[The Gilded Age Part 7. by Mark Twain and Charles Dudley Warner]@TWC D-Link bookThe Gilded Age Part 7. CHAPTER LIX 14/16
Gentlemen seemed exceedingly anxious to preserve and maintain the honor and dignity of the Senate. Was this to be done by trying an obscure adventurer for attempting to trap a Senator into bribing him? Or would not the truer way be to find out whether the Senator was capable of being entrapped into so shameless an act, and then try him? Why, of course.
Now the whole idea of the Senate seemed to be to shield the Senator and turn inquiry away from him. The true way to uphold the honor of the Senate was to have none but honorable men in its body.

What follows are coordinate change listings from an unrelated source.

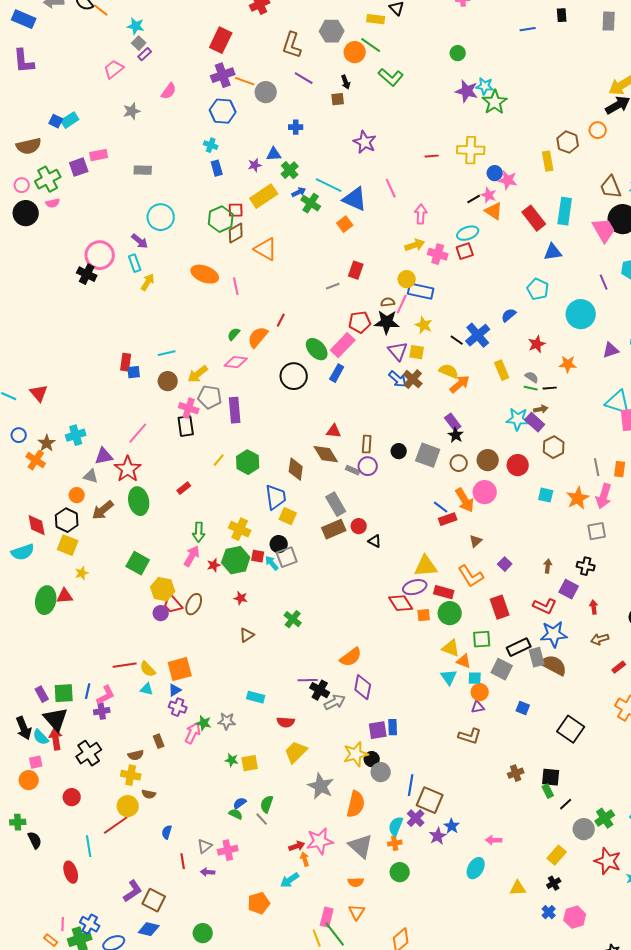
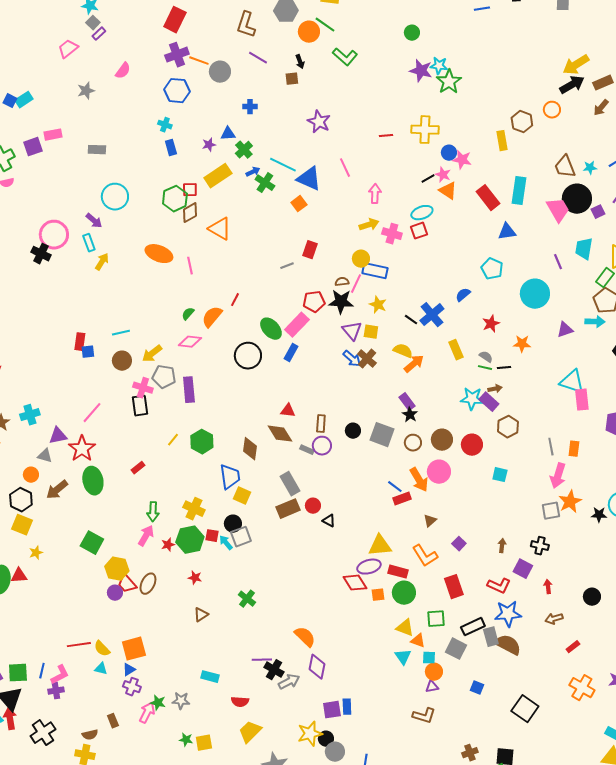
orange star: (578, 498) -> (570, 502), moved
orange semicircle: (351, 657) -> (305, 637), turned -100

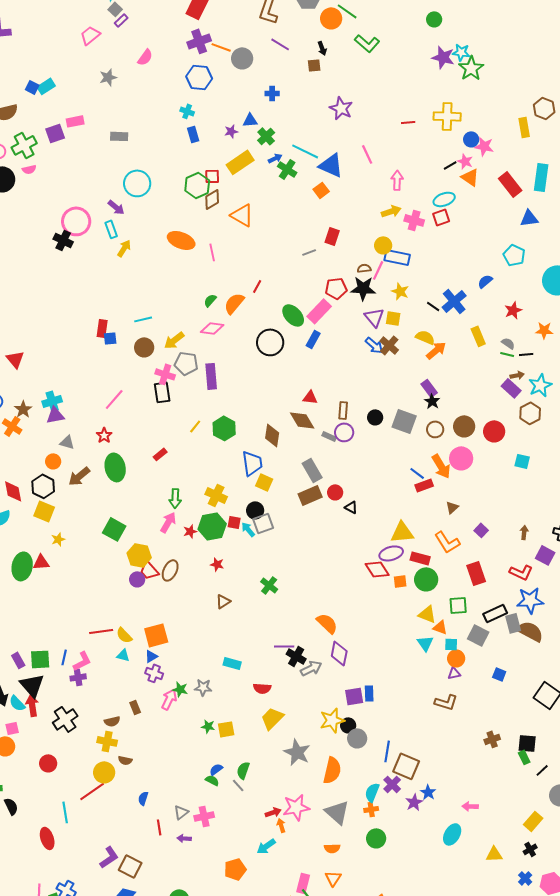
cyan star: (472, 399) -> (540, 385), moved, turned -30
purple triangle: (58, 436) -> (55, 415), moved
red star: (82, 449) -> (104, 435), size x0.6

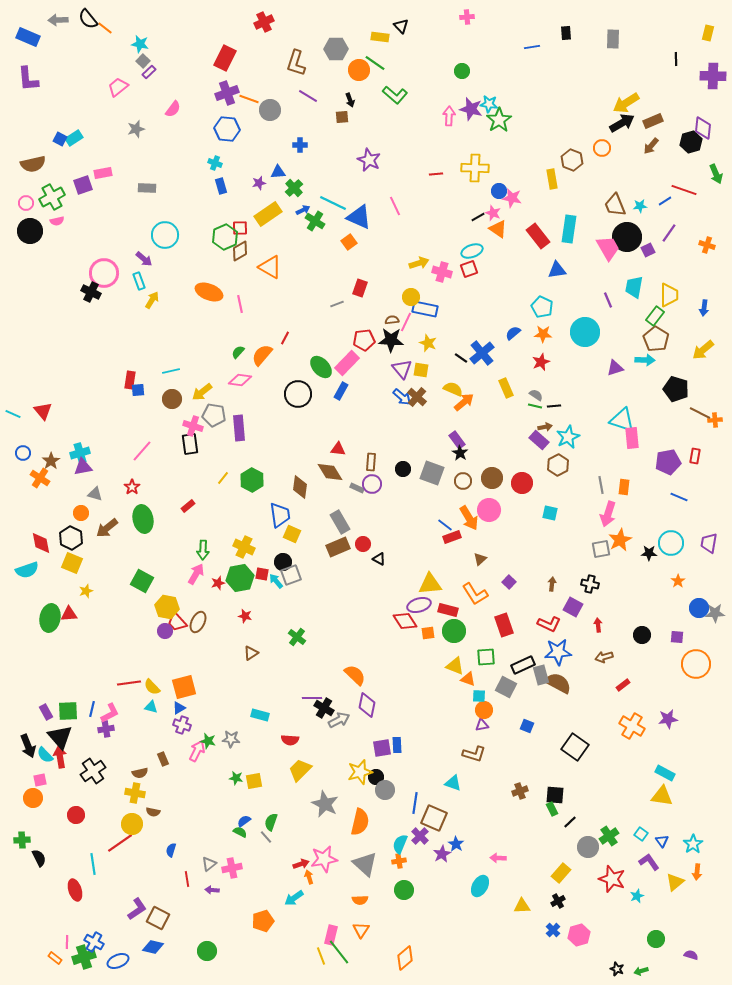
pink arrow: (397, 180) -> (449, 116), moved
orange star: (544, 330) -> (543, 334), moved
cyan triangle: (425, 643) -> (453, 783), moved, turned -36

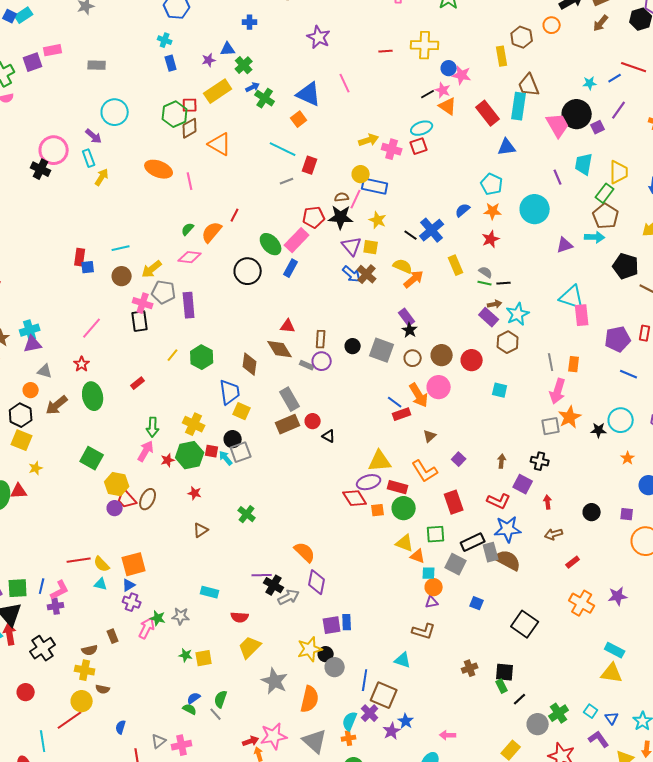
cyan line: (333, 203) -> (283, 149), moved
brown trapezoid: (615, 205) -> (529, 85), moved

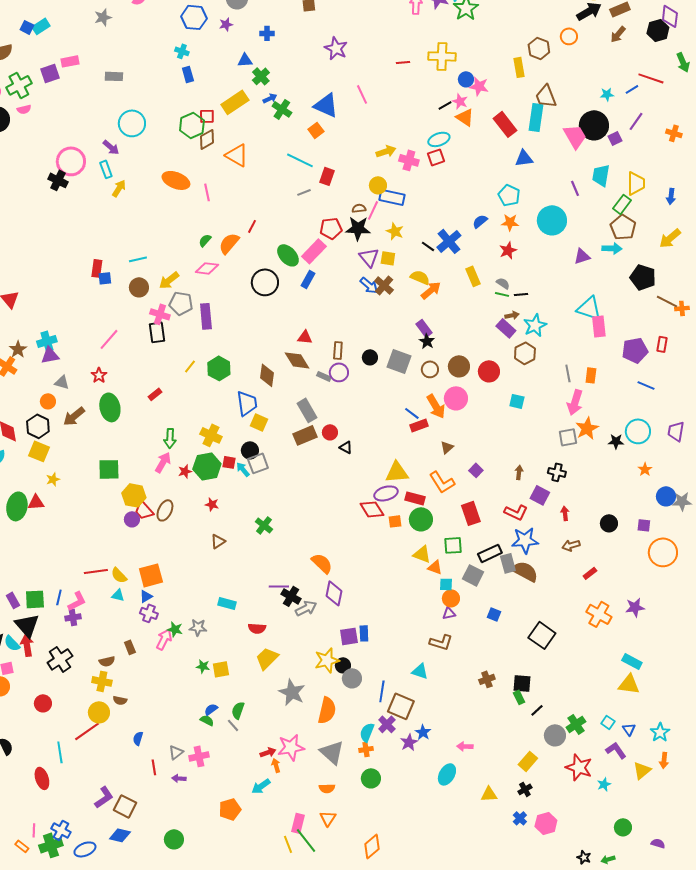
purple star: (209, 60) -> (226, 24), moved
green square: (92, 458) -> (109, 469), turned -30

If this Senator had yielded to temptation and had offered a bribe, he was a soiled man and ought to be instantly expelled; therefore he wanted the Senator tried, and not in the usual namby-pamby way, but in good earnest.
He wanted to know the truth of this matter.

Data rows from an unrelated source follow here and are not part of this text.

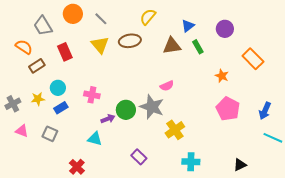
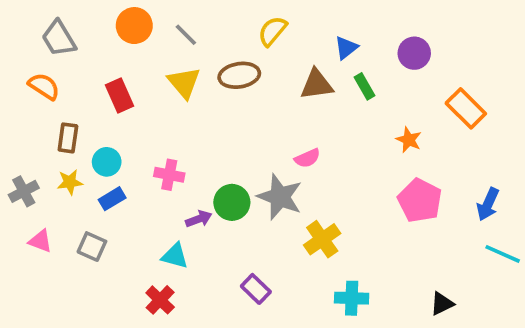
gray trapezoid: (43, 26) -> (59, 38), moved
brown rectangle: (37, 66) -> (68, 138), moved, turned -49
red cross: (77, 167) -> (160, 300), moved

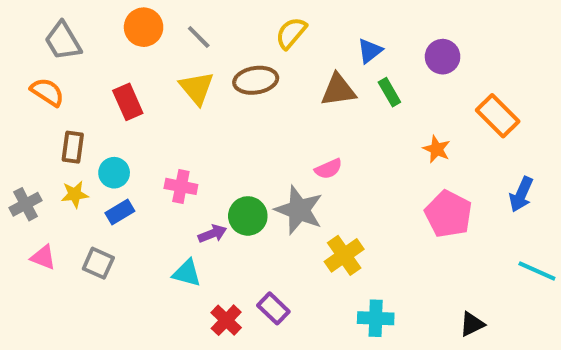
blue arrow: (488, 204) -> (521, 194), moved
red cross: (160, 300) -> (226, 320), moved

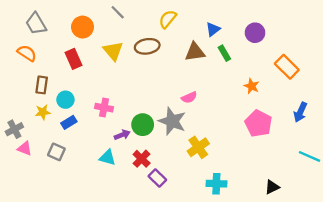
orange circle: (144, 27) -> (82, 27), moved
gray line: (199, 37) -> (118, 12), moved
gray cross: (26, 204) -> (14, 129), moved
red cross: (226, 320) -> (142, 159), moved

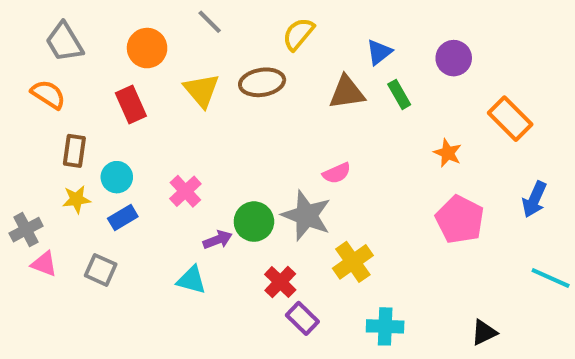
pink cross: (104, 108) -> (185, 191), turned 36
red cross: (142, 159) -> (280, 282), moved
purple rectangle: (157, 178) -> (302, 318), moved

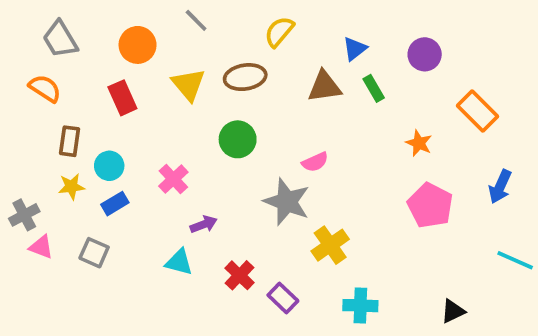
green circle: (254, 222) -> (238, 139), moved
red cross: (280, 282) -> (240, 275), moved

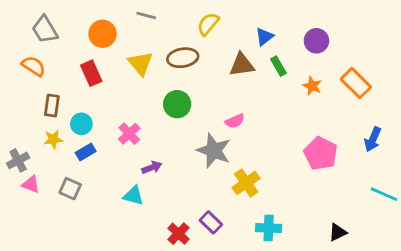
gray line: (196, 20) -> (146, 15), turned -30
orange star: (419, 143) -> (312, 86), moved
red cross: (240, 275) -> (179, 234), moved

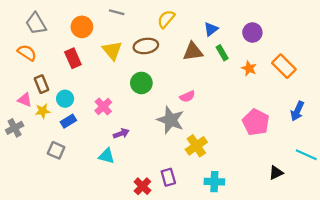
brown rectangle: (52, 106) -> (42, 84), turned -30
pink triangle: (31, 184) -> (25, 100), moved
purple rectangle: (211, 222) -> (168, 177), turned 30
black triangle: (338, 232) -> (276, 173), moved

For himself, he believed that the guilt of Senator Dilworthy was established beyond the shadow of a doubt; and he considered that in trifling with his case and shirking it the Senate was doing a shameful and cowardly thing--a thing which suggested that in its willingness to sit longer in the company of such a man, it was acknowledging that it was itself of a kind with him and was therefore not dishonored by his presence.